*ENTRIES SHOWN*.
^^^^^^^^^^^^^^^^

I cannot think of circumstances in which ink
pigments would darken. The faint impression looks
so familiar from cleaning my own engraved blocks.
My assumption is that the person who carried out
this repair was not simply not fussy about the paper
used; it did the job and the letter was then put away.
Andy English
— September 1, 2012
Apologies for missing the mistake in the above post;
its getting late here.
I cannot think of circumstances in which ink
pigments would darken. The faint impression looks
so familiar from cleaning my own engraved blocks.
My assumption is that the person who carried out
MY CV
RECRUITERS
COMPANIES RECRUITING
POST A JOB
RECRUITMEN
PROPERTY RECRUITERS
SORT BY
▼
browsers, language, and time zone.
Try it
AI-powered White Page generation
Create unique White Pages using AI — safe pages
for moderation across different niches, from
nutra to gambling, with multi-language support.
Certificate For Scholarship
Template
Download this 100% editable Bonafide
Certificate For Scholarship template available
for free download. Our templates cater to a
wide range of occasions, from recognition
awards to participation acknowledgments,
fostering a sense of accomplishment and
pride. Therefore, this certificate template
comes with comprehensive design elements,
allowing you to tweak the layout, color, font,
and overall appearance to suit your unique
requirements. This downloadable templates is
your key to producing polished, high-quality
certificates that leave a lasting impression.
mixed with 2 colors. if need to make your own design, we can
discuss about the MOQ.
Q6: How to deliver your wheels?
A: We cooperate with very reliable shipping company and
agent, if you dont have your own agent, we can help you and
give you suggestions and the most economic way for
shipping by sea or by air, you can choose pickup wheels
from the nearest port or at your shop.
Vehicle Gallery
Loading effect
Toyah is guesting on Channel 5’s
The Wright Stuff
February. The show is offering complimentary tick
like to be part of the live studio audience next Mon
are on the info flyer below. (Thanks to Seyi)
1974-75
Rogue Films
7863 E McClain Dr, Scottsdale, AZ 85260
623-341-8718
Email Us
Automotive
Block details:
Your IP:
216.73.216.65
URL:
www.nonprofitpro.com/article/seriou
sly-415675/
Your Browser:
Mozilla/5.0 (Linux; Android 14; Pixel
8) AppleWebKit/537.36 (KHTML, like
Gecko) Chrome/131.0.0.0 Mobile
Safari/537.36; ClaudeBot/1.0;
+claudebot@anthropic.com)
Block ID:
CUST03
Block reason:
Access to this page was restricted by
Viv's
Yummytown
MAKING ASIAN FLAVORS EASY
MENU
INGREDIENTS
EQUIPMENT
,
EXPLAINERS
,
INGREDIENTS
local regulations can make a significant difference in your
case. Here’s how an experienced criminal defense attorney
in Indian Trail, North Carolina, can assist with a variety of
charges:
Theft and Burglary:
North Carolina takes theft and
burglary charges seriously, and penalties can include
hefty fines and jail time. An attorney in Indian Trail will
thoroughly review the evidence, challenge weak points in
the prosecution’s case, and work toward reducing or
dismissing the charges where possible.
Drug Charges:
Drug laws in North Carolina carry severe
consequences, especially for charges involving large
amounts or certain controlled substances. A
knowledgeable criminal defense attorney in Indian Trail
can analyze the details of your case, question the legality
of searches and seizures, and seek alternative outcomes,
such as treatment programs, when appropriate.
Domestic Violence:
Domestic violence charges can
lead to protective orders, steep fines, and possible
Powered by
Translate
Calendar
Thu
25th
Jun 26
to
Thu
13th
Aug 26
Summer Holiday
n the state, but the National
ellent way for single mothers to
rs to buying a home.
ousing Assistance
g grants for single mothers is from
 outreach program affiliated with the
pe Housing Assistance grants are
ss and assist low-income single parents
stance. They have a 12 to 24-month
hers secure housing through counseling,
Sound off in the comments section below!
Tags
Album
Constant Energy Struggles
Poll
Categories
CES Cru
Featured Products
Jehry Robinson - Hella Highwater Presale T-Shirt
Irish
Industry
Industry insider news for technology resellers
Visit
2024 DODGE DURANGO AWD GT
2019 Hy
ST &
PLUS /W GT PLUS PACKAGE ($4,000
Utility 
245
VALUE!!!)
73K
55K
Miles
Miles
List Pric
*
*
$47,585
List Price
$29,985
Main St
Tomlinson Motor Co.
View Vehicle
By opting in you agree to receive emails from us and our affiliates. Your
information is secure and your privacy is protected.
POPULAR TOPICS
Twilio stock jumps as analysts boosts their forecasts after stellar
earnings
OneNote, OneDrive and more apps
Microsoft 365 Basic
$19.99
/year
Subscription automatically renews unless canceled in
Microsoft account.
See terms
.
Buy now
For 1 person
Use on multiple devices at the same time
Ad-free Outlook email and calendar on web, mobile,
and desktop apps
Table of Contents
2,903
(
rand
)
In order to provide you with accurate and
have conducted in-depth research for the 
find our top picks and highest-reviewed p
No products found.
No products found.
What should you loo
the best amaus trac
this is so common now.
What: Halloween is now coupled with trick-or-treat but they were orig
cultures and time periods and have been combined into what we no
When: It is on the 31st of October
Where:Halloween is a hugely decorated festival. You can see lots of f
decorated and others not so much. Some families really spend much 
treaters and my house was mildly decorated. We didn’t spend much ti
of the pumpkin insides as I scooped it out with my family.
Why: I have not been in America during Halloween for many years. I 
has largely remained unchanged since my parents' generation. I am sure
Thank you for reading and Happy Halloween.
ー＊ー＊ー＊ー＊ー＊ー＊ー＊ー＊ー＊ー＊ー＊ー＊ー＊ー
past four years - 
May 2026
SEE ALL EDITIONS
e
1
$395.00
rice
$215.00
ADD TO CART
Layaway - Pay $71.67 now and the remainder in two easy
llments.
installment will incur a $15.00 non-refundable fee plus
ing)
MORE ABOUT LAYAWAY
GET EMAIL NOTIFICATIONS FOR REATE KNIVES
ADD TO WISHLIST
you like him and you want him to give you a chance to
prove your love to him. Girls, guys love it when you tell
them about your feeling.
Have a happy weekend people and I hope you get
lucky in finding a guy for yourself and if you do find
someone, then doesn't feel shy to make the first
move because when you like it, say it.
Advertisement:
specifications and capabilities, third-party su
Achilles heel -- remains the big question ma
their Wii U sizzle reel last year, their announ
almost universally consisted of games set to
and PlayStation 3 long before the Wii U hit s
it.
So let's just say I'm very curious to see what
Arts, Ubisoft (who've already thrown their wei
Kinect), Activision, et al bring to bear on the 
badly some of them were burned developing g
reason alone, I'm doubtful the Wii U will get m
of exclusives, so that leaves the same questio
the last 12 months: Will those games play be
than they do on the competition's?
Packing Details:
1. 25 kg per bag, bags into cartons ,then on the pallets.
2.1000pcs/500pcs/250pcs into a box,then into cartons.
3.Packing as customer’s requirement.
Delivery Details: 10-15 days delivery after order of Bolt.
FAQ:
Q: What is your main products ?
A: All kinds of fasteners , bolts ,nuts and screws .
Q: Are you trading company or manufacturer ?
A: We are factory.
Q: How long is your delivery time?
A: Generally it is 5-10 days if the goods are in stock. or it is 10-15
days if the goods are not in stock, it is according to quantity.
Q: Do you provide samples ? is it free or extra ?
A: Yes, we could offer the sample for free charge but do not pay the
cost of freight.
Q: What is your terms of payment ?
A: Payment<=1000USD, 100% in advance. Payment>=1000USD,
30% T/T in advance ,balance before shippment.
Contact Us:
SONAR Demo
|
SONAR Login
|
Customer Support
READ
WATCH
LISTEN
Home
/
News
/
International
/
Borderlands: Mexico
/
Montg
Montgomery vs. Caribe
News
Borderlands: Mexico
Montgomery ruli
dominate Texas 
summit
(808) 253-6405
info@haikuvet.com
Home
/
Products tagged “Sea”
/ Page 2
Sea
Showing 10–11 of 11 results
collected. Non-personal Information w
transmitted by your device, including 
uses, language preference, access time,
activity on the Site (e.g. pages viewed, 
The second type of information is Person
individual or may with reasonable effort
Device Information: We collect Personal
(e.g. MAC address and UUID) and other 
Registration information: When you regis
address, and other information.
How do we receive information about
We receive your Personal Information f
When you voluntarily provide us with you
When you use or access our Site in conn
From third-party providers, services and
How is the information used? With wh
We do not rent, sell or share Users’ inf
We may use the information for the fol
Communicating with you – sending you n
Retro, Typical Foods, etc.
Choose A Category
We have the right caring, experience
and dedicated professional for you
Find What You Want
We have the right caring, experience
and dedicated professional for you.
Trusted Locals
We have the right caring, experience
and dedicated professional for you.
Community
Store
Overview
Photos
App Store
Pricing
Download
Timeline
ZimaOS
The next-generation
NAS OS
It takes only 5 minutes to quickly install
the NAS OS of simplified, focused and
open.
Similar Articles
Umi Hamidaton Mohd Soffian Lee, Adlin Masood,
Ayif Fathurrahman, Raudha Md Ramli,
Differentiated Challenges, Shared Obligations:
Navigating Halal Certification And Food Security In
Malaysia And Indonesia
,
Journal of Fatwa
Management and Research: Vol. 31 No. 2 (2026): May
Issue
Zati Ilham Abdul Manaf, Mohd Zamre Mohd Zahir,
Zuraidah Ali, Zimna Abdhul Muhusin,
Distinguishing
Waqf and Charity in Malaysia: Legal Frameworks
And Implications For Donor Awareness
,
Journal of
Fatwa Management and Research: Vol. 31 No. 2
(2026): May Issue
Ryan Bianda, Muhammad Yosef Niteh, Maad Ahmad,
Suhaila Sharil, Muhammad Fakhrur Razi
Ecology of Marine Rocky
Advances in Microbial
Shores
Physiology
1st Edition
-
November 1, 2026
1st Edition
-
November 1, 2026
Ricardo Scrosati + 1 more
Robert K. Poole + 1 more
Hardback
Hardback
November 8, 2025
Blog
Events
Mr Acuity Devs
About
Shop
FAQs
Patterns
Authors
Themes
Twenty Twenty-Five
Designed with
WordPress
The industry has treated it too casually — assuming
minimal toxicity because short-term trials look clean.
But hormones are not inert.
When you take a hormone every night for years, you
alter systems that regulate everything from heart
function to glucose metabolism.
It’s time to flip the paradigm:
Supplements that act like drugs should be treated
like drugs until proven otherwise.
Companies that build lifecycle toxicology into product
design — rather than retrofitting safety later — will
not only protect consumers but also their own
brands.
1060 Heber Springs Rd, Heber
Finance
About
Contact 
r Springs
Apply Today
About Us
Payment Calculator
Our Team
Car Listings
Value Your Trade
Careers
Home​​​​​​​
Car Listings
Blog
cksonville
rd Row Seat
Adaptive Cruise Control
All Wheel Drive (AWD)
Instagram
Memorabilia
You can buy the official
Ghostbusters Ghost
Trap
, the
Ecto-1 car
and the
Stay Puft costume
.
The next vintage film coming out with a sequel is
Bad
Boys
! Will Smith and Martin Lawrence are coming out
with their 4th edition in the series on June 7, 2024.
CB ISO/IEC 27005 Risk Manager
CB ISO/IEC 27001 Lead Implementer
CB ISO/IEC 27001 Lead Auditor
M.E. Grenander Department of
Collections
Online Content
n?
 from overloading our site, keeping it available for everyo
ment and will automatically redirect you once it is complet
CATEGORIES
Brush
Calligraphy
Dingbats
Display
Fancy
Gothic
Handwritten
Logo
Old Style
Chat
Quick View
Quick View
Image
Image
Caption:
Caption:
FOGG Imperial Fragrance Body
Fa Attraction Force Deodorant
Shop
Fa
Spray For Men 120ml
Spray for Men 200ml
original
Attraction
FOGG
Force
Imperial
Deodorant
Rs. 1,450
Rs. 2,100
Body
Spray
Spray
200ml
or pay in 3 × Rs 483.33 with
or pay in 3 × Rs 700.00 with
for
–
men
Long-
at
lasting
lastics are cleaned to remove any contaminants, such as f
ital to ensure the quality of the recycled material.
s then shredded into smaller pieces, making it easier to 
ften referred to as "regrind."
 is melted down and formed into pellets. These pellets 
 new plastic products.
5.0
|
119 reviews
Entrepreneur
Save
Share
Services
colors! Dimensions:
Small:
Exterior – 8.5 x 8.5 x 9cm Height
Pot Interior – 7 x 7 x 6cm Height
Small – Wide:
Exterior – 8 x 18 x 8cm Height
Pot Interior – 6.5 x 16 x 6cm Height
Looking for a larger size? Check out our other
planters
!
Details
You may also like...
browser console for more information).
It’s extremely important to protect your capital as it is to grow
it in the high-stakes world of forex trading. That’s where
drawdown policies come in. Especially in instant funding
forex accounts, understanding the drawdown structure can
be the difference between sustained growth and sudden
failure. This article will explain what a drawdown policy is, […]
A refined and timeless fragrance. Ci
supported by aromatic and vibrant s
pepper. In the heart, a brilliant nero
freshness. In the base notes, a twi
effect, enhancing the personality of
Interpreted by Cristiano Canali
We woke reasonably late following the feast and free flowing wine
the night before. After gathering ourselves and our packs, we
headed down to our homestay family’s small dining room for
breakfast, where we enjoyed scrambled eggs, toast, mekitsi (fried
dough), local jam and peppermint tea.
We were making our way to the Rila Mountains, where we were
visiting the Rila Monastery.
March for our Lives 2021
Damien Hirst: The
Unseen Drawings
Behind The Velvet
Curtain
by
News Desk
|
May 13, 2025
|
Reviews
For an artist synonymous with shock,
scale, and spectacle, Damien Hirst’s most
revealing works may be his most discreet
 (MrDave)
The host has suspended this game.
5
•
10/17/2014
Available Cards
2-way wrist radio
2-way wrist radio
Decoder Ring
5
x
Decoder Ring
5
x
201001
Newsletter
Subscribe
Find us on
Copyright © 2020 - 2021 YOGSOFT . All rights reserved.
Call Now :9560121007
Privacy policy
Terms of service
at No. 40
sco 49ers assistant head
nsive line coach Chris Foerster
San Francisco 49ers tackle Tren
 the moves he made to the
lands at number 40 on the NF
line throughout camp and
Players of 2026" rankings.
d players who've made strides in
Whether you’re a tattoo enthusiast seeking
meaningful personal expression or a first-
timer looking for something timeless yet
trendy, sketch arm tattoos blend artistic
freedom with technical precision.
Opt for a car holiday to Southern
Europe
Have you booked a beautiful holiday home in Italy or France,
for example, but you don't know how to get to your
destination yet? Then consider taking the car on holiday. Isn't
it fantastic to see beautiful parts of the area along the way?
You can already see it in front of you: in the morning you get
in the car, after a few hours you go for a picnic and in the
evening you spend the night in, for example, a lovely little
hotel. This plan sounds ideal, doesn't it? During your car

^^^^^^^^^^^^^^^^

*TASK TO COMPLETE*. Reproduce exactly the lines above from the line with "have conducted in-depth research for the" to the line with "Why: I have", including both, and add nothing.

*TASK ANSWER*.
have conducted in-depth research for the 
find our top picks and highest-reviewed p
No products found.
No products found.
What should you loo
the best amaus trac
this is so common now.
What: Halloween is now coupled with trick-or-treat but they were orig
cultures and time periods and have been combined into what we no
When: It is on the 31st of October
Where:Halloween is a hugely decorated festival. You can see lots of f
decorated and others not so much. Some families really spend much 
treaters and my house was mildly decorated. We didn’t spend much ti
of the pumpkin insides as I scooped it out with my family.
Why: I have not been in America during Halloween for many years. I 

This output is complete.